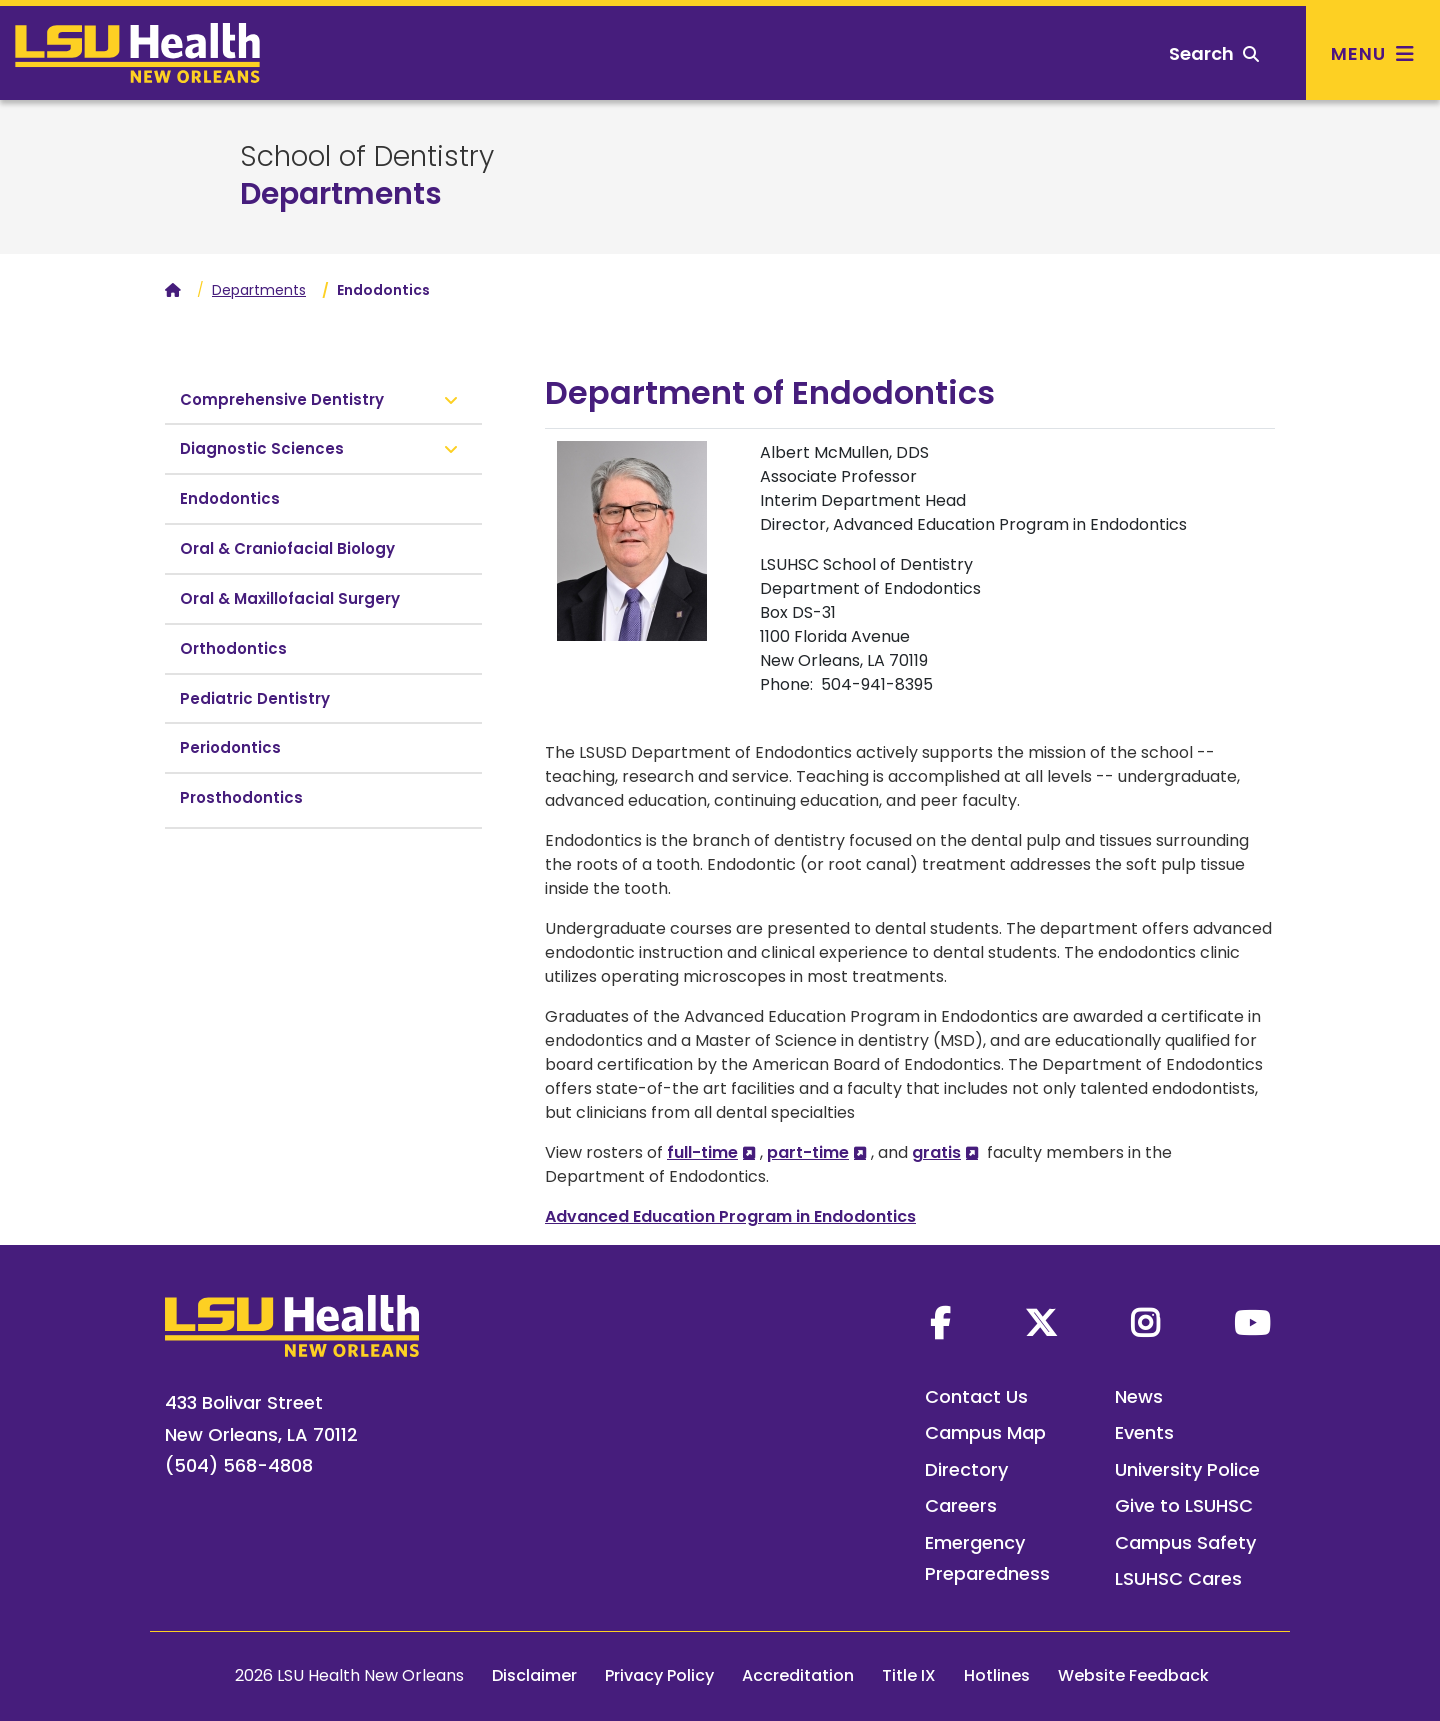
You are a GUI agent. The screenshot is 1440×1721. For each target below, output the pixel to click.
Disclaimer (534, 1675)
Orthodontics (233, 648)
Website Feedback (1133, 1675)
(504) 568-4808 (239, 1465)
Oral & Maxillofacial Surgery (290, 598)
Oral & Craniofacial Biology (287, 548)
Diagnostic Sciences (262, 448)
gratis (936, 1152)
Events (1144, 1432)
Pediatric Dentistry (255, 698)
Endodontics (230, 498)
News (1139, 1396)
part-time (808, 1152)
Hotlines (997, 1675)
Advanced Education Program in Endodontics (730, 1216)
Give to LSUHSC (1184, 1505)
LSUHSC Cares (1178, 1578)
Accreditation (798, 1675)
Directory (966, 1469)
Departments (341, 194)
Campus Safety (1185, 1542)
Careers (961, 1505)
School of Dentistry (367, 157)
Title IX (909, 1675)
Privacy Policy (659, 1675)
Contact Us (976, 1396)
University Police (1187, 1469)
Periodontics (230, 747)
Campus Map (985, 1432)
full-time (702, 1152)
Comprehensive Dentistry (282, 399)
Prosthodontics (241, 797)
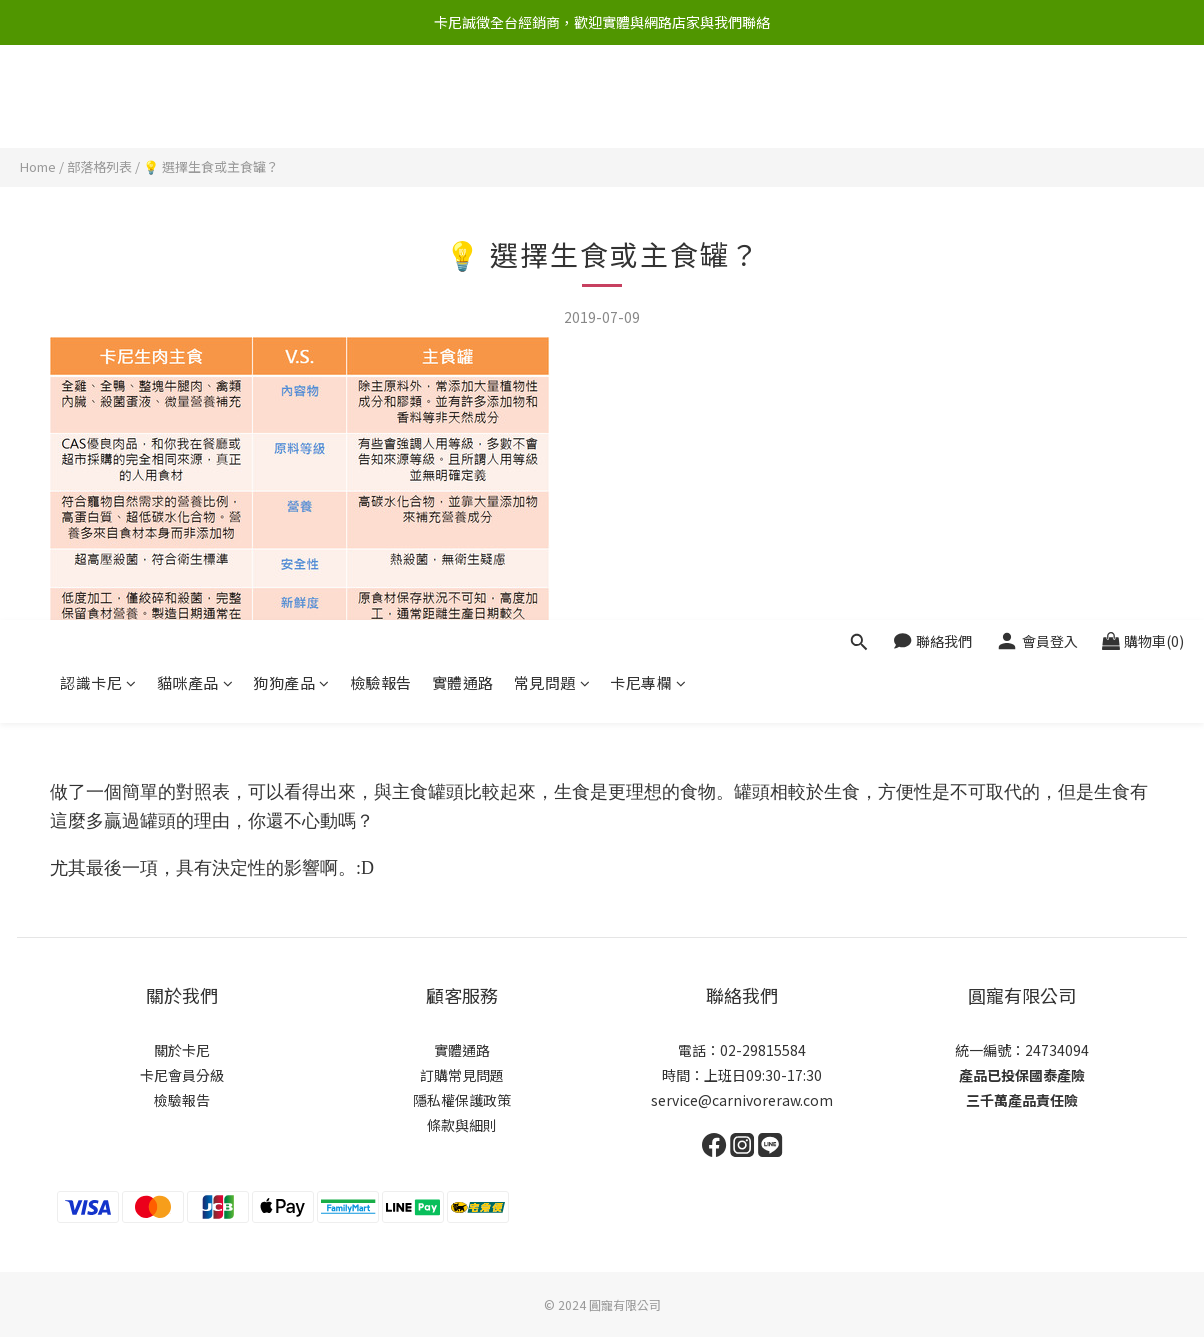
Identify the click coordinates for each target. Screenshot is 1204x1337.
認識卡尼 (98, 107)
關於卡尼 (182, 1050)
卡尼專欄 (648, 107)
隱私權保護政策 (462, 1100)
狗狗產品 (291, 107)
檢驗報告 (381, 107)
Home (38, 166)
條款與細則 (462, 1125)
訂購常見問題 (462, 1075)
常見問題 (552, 107)
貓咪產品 (195, 107)
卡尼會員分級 (182, 1075)
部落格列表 (99, 166)
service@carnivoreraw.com (742, 1100)
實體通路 (463, 107)
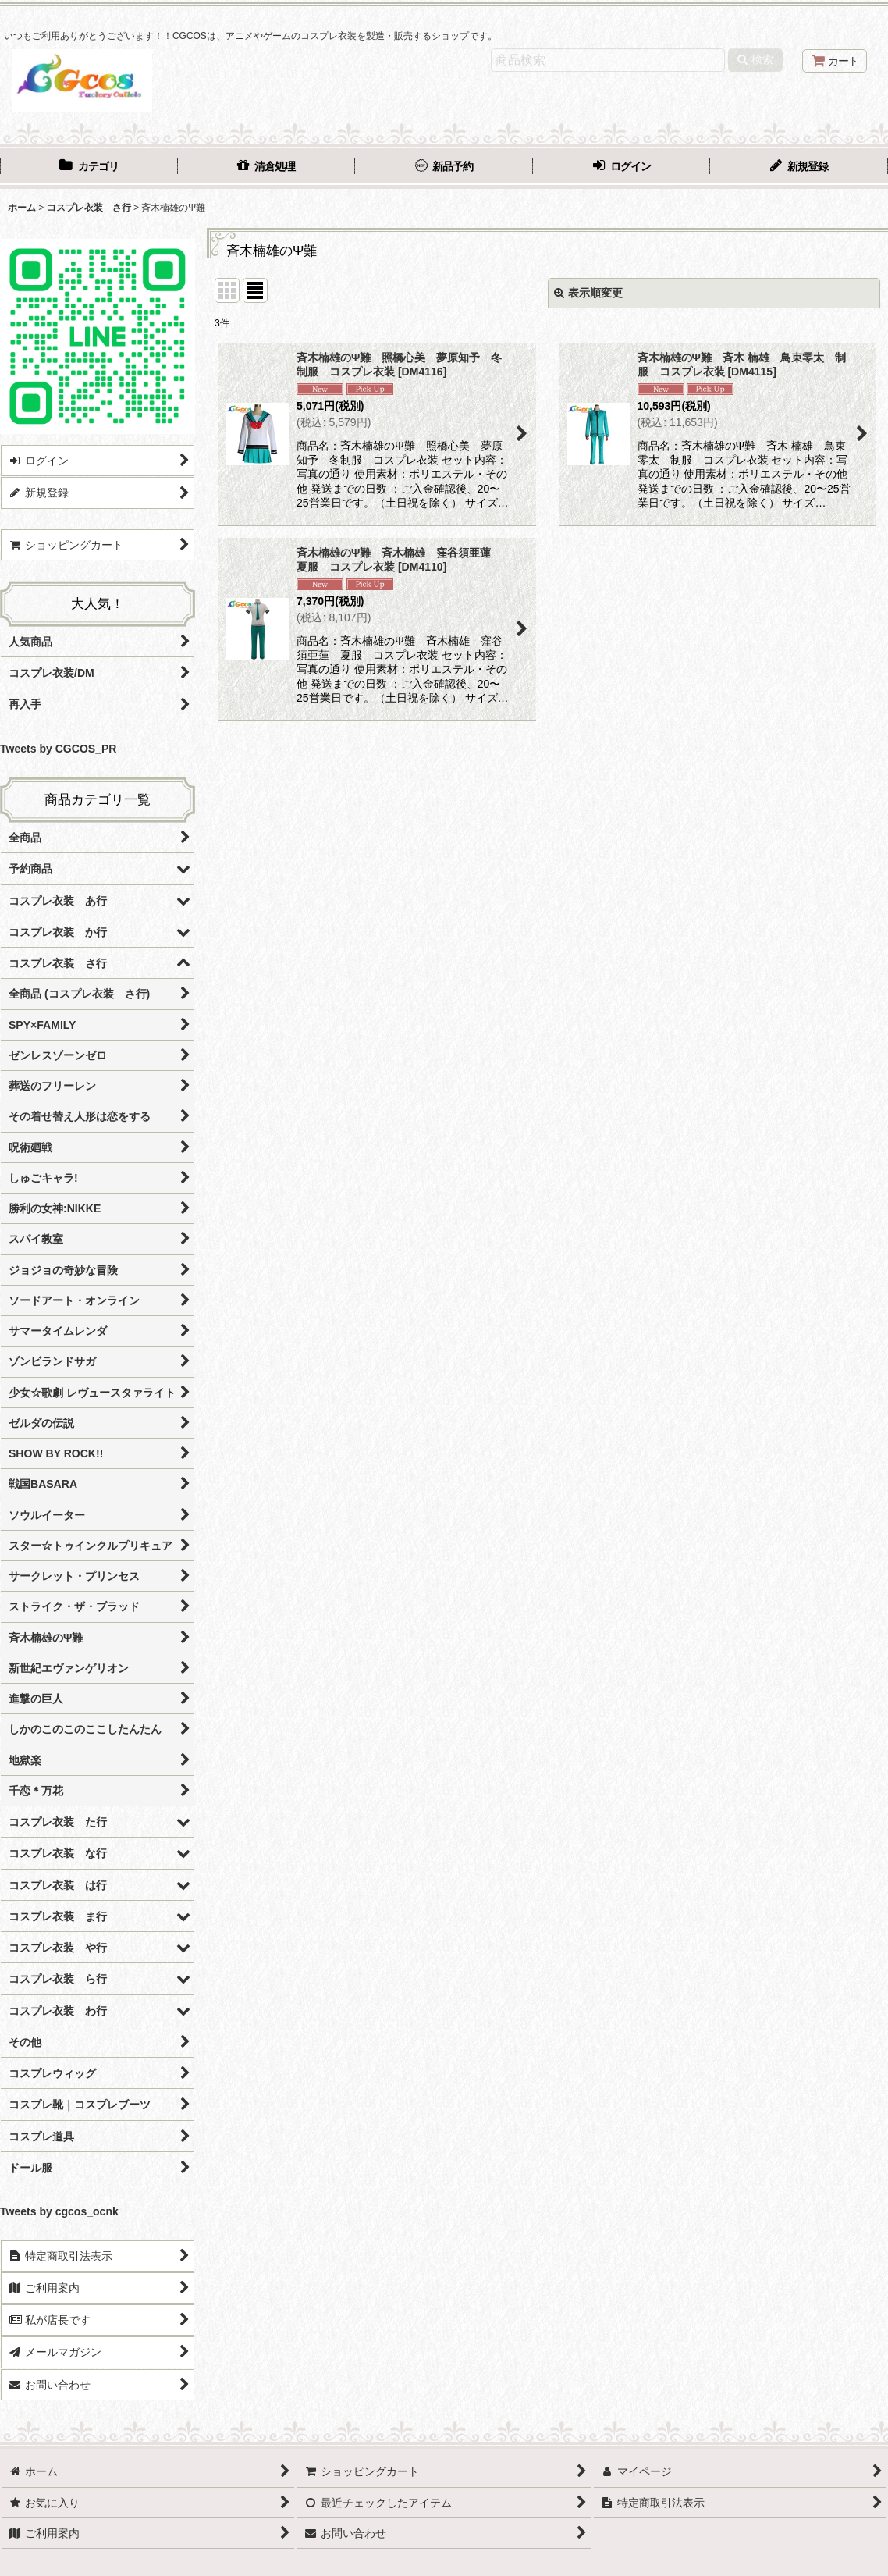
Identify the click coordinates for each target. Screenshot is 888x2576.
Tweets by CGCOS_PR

_EXERCISE BRIEF_: In your reply, please set down exactly the lines from the one containing "訂購常見問題 (462, 1075)" through the end of the records, with the pictures left out.

_ANSWER TO THE PROBLEM_:
訂購常見問題 (462, 1075)
常見問題 (552, 107)
貓咪產品 (195, 107)
卡尼會員分級 (182, 1075)
部落格列表 (99, 166)
service@carnivoreraw.com (742, 1100)
實體通路 (463, 107)
Identify the click coordinates for each target. Screenshot is 888x2576.
Tweets by CGCOS_PR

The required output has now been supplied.